● **Records drawn from a dataset**
Segment Open

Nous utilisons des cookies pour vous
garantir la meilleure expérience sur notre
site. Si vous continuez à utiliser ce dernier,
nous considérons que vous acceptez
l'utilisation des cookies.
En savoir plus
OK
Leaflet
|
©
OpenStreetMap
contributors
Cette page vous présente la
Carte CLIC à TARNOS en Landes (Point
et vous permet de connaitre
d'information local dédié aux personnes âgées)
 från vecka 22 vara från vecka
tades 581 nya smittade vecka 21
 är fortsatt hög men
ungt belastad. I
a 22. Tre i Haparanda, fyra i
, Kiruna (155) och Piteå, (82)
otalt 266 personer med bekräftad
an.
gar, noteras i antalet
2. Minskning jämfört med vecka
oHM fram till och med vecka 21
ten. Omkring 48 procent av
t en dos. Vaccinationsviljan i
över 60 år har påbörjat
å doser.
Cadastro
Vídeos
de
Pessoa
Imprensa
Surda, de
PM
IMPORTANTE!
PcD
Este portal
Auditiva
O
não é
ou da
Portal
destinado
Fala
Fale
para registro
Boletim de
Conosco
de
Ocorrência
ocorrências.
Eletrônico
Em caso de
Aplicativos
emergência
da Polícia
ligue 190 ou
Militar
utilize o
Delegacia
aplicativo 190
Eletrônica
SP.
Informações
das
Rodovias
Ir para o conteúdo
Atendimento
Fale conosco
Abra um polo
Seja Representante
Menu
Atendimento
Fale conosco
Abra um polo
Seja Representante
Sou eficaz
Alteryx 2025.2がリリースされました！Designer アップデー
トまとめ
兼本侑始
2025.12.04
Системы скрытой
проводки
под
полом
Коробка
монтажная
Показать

Segment Closed

Only lines containing the string "vous" are needed. Pull each of them out of the records above.

● **Answer space**
Nous utilisons des cookies pour vous
site. Si vous continuez à utiliser ce dernier,
nous considérons que vous acceptez
Cette page vous présente la
et vous permet de connaitre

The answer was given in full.